MWA Withdraws Linda Fairstein Grand Master Award

The pushback against yesterday’s Mystery Writers of America announcement of Linda Fairstein as a 2019 Grand Master has led to cancellation of the award.

Linda Fairstein’s selection was protested by one of last year’s Edgar-winning writers, Attica Locke, who reminded MWA members that while Fairstein was working for the Manhattan District Attorney, her office supervised the prosecution in 1990 of the Central Park Jogger case, which ended in the conviction of five teenagers who were later exonerated of any part in the crime.

Prior to MWA’s action, Fairstein and Locke jousted on Twitter –

Today MWA withdrew the honor — “Mystery Writers of America Withdraws Fairstein Award”:

On Tuesday, November 27, Mystery Writers of America announced the recipients of Grand Master, Raven & Ellery Queen Awards, special awards given out annually. Shortly afterwards, the MWA membership began to express concern over the inclusion of Linda Fairstein as a Grand Master, citing controversy in which she has been involved.

When the MWA Board made its selection, it was unaware of Ms. Fairstein’s role in the controversy.

After profound reflection, the Board has decided that MWA cannot move forward with an award that lacks the support of such a large percentage of our members. Therefore, the Board of Directors has decided to withdraw the Linda Fairstein Grand Master award. We realize that this action will be unsatisfactory to many. We apologize for any pain and disappointment this situation has caused.

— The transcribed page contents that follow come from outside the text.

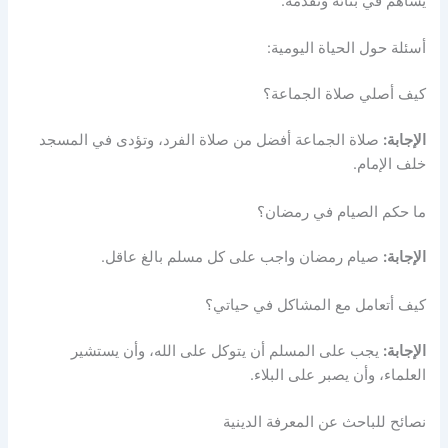
يساهم في بنائه وتقدمه.
أسئلة حول الحياة اليومية:
كيف أصلي صلاة الجماعة؟
الإجابة:
صلاة الجماعة أفضل من صلاة الفرد، وتؤدى في المسجد
خلف الإمام.
ما حكم الصيام في رمضان؟
الإجابة:
صيام رمضان واجب على كل مسلم بالغ عاقل.
كيف أتعامل مع المشاكل في حياتي؟
الإجابة:
يجب على المسلم أن يتوكل على الله، وأن يستشير
العلماء، وأن يصبر على البلاء.
نصائح للباحث عن المعرفة الدينية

MWA will be reevaluating and significantly revising its procedures for selecting honorary awards in the future. We hope our members will all work with us to move forward from this extremely troubling event and continue to build a strong and inclusive organization.

The Los Angeles Times published a piece about the controversy on November 27 by Steph Cha, a novelist, editor and attorney, and a member of Mystery Writers of America since 2013 — “Writer Linda Fairstein’s past as a prosecutor overseeing the Central Park Five case causes award controversy”.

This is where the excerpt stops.